要处理的文件不多,就是几万条,都是些简单的处理,Excel暂时也够用。大概思路两条:
1、python抓到的数据通过Python DB API 储存到mysql中再做处理。
2、直接把爬取到的资料用Phthon XlsxWriter模块生成Execl文件(.xlsx)。
不知道哪条路线对自动生成文件和后期的处理比较方便。自己不太会用mysql,所以比较倾向用XlsxWriter模块生成Execl文件,只是看了XlsxWriter模块的一些文档,也只是编写数据内容和格式,然后生成Execl文件,不知道有没有爬取的数据自动生成Execl文件比较简单的实现(有一些爬虫的框架可以实现,但是暂时没有学习框架,因为只是想实现一些简单的功能而已)。
I have encountered similar problems, and the final choice was to use excel.
It all depends on your needs. Whichever is more convenient for you to choose. Let me talk about my situation first.
My needs at that time were only to crawl a few hundred pieces of data each time, and I would throw it away every time.
So it was more convenient to use excel. To operate excel, I used openpyxl.
It was only used to save the crawled data, not The operation style is quite simple to use.

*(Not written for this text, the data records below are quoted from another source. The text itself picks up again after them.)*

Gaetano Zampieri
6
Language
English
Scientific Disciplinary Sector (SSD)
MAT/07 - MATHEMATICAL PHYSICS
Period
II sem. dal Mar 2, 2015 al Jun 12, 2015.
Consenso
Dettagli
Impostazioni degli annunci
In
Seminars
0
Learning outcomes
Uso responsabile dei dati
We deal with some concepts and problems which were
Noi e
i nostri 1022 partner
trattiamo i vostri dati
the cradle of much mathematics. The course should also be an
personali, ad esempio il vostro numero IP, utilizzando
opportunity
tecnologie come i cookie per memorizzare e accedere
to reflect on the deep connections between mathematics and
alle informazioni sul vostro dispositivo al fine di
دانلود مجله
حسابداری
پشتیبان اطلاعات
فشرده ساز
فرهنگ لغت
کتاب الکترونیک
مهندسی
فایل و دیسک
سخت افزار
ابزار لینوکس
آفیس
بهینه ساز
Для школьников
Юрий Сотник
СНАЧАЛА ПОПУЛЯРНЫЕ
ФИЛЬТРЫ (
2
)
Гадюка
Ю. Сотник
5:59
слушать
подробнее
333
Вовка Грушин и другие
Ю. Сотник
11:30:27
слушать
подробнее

It depends on how many thousands of pieces of data you have. If you consider that it will continue to increase in the future, it is more convenient to store it directly in the database for later operation.
Then again, if you think that saving it in excel now can meet your needs and is more convenient. , you can also save it in excel.

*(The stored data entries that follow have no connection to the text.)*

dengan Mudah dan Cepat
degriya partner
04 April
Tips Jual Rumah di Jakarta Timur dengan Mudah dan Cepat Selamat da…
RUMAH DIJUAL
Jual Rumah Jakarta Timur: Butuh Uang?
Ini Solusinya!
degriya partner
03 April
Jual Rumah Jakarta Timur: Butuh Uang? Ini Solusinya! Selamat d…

As the data grows in the future, I feel that excel cannot meet the demand, so I write a script to directly import the data in excel into the database.
The questioner is worried about not being familiar with MySQL. This is not a problem at all. If you have learned other databases, it is not difficult to learn MySQL.
Database
Sooner or later we have to contact you
Less data, direct text file storage is better than Excel...
I think this has nothing to do with what database is used for storage. The data crawled by the crawler can be stored in execl. Later, you can write a program to import the execl data into the database. This can also improve the speed of crawler processing. If it is stored in the database during the crawling process Not so good
If you don’t understand mysql, just use openpyxl
Save it as a csv text file, it can still be opened with Excel, and it is also convenient to import into the database.
SQLite
If you have less data and low concurrency, use Sqlite. If you are not familiar with SQL, use ORM. For example, peewee~
Definitely use a database for post-processing.